That is an accurate description of the Minister's argument, which is that he cannot anticipate future circumstances, but in case the Security Industry Authority is not able to listen to informal advice a future Secretary of State may have to issue a direction. If that were the case, should we in Parliament not know about it? That is precisely the point of the amendment.

Mr. Clarke: That is a point for the hon. Gentleman to make in his winding-up speech. I was asked to give examples. They ranged from the relatively trivial direction to include certain uncontroversial aspects in the annual report to the possibly delicate and sensitive direction to investigate a particular company or individual. I acknowledge that that would be a rare circumstance. It would not necessarily be in the public interest for such a direction to be in the public arena, because that would of itself inhibit the purpose of the direction and the activities of the authority.

I do not accept the universality of the amendment. Let us suppose that certain information—whether from the security services, which is unlikely, or from any other source—causes an investigation into a particular security company. If such information were made public, the criminals in that company would cover their tracks before they could be examined properly. I cannot accept that that is in the public interest. That is why I reject the amendment, which, in such circumstances, favours telling the criminals beforehand that they are about to be investigated. That is not a good way in which to proceed. I urge the hon. Member for Buckingham to withdraw the amendment. If he is not willing to do so, I shall ask the Committee to vote against it.

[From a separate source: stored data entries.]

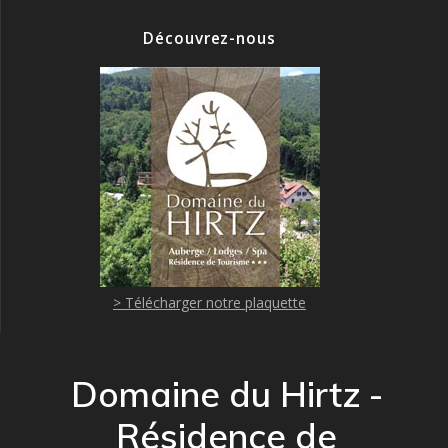
Découvrez-nous
> Télécharger notre plaquette
Domaine du Hirtz -
Résidence de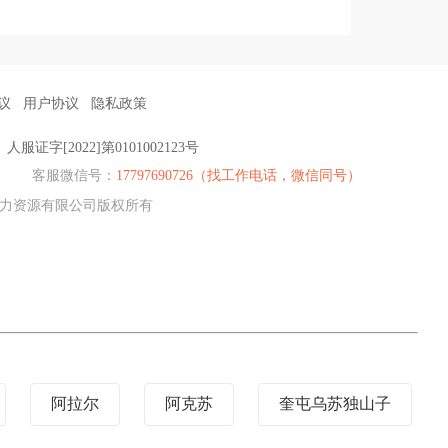
议
用户协议
隐私政策
人服证字[2022]第0101002123号
）
客服微信号：
17797690726（找工作电话，微信同号）
陇聘人力资源有限公司版权所有
阿拉尔
阿克苏
奎屯乌苏独山子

Mr. Bercow: The Minister of State was at his least convincing. He said that the power is relatively narrow. We fear that, by contrast, it is broad. The right hon. Member for Walsall, South declined to say whether he thought the power was narrow or broad, but he explained why he can envisage circumstances in which a relatively broad power would be justified. That is at the heart of the matter. The right hon. Gentleman, in explaining that it might be legitimate and desirable in certain circumstances for the Secretary of State to require the authority not to issue a licence, invoked more information being made available to the Secretary of State by comparison with the free-standing Security Industry Authority.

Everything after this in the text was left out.